Significado ecológico e impacto científico

Según la revista Nature. El lugar está lleno de organismos y especies que podrían ser nuevas para la ciencia, pero la comunidad de criaturas que viven de la amplia dispersión de cadáveres incluye medusas, gusanos y crustáceos. Xiaotong Peng, del Academia de Ciencias de China, señaló que el hallazgo de una necrópolis de esta magnitud era completamente inesperado; Agregó que el tamaño de distribución, la profundidad y el rango de edad estaban muy por encima de lo que imaginaban.
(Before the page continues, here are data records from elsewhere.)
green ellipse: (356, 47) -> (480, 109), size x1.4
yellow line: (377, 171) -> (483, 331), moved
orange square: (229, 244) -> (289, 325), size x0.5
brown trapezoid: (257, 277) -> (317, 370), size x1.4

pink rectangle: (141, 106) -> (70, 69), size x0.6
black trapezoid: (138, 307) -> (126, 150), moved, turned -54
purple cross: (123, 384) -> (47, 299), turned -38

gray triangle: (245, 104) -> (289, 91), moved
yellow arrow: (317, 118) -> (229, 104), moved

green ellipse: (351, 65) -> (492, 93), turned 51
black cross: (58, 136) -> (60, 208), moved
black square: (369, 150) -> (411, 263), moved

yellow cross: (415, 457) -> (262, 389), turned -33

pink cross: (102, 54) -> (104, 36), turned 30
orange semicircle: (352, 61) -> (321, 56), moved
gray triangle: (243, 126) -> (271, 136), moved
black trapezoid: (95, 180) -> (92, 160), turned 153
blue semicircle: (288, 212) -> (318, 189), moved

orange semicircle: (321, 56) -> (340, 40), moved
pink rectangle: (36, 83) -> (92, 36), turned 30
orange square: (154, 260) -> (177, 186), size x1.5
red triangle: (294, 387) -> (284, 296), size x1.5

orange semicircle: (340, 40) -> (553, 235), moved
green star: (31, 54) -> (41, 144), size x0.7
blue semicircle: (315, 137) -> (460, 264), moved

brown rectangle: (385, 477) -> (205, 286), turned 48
Implicaciones más amplias y reacciones de expertos

Nick Pyenson, paleontólogo del Museo Nacional de Historia Natural del Instituto Smithsoniano, quien no participó en la nueva investigación, describió el descubrimiento como un hallazgo único. Señaló que el equipo capturó algo novedoso. El descubrimiento se detalla en un estudio publicado en Nature. Pyenson añadió que es un estudio interesante y realmente agradable de ver. Cinco de los esqueletos de ballenas encontrados eran suficientemente recientes como para albergar el tipo de red dinámica que los científicos asocian con “ballenas caídas”. Estos sistemas apoyan a una constelación cambiante de carroñeros y luego a microbios especializados en estas cenas efímeras.

Según Stephen J Godfrey del Museo Marino Calvert, citado en Nature, el encuentro de Peng y sus colegas con un vasto cementerio fósil es un descubrimiento verdaderamente único.